Creating a Disciplinary Commons in Computer Science through the use of Course Portfolios

Final Report Participants Portfolios Meeting Schedule Sessions Documents Resources Presentations

The Disciplinary Commons is a new project funded by the Washington State Board of Community and Technical Colleges and the University of Washington, Tacoma, having two primary objectives.

The mechanism for achieving the project goals is via the shared production of course portfolios. This mechanism will be instantiated through a series of monthly seminars involving 8 - 10 Computer Science faculty members at community colleges and baccalaureate-degree granting universities in the South Puget Sound region of Washington State. Participants will have an initial, full-day meeting in September 2005 and will then meet one afternoon per month over the 2005-6 academic year at locations that rotate among the participant home institutions. At these meetings, participants will learn how to construct a course portfolio, skills of classroom assessment and peer review, and will critically evaluate one another's work-in-progress.

The course portfolio, well known as a method for advancing teaching practice and improving student learning, is a set of documents that "focuses on the unfolding of a single course, from conception to results" (Hutchings, 1998). Course portfolios typically include a course's learning objectives, its contents and structure, a rationale for how this course design meets its objectives, and the course's role in a larger degree program. Importantly, the portfolio also includes evaluations of student work throughout the term, indicating the extent to which students are meeting course objectives and the type and quantity of feedback they are receiving. Each participant in the project will construct a course portfolio for a course that they teach that is on the path for a baccalaureate degree in a Computer Science program.
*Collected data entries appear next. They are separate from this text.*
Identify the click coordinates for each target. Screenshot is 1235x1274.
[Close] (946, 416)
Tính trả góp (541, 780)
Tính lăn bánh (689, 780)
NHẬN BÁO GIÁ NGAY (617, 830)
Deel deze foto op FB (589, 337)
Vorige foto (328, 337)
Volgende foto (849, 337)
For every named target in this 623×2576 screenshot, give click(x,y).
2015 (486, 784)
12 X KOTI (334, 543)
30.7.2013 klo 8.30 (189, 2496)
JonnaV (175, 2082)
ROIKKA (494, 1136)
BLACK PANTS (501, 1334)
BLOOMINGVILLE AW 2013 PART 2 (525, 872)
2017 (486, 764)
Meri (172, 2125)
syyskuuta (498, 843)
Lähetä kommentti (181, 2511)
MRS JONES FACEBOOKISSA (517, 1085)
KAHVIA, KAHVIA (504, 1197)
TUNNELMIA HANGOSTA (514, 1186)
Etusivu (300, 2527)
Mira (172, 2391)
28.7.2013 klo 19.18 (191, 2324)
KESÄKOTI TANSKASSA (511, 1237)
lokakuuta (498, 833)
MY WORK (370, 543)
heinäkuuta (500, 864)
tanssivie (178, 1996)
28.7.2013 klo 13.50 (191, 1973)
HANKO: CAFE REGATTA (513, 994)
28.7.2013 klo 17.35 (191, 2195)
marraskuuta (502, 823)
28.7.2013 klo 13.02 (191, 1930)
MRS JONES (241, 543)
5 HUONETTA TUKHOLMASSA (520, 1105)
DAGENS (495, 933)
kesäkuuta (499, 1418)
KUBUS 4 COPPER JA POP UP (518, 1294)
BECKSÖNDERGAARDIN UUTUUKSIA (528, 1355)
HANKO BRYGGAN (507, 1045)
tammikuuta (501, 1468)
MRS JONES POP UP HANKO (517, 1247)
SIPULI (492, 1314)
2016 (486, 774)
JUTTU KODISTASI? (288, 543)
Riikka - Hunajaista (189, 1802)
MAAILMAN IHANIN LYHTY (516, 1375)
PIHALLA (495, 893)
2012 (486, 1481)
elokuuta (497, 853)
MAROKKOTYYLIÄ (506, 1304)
The power of the portfolio approach is multiplied when there are several examples available for a single disciplinary aspect: the Commons would act as a public and peer-reviewed portfolio repository and archive, charting and calibrating excellence over time. Further, by linking educators between community colleges and universities, a regional network of educators within a single discipline will be strengthened for future collaboration and knowledge-sharing.

The leader for this project and workshop facilitator is Josh Tenenberg, Associate Professor and Undergraduate Coordinator in Computing and Software Systems at the University of Washington, Tacoma's Institute of Technology. Most recently, Josh has collaborated with Sally Fincher from the University of Kent at Canterbury and Marian Petre, from the Open University (UK), on research that centers on bringing practitioners and expert researchers together in order to initiate principled, large-scale teaching and learning research in Computer Science. As part of this effort, he is Principal Investigator in two grants from the National Science Foundation, (known as Bootstrapping and Scaffolding) that use a workshop format to provide Computer Science faculty with a 'way in' to high-quality CS Education research.

The Disciplinary Commons project has been co-developed with Sally Fincher who will be running a parallel series of workshops in the UK.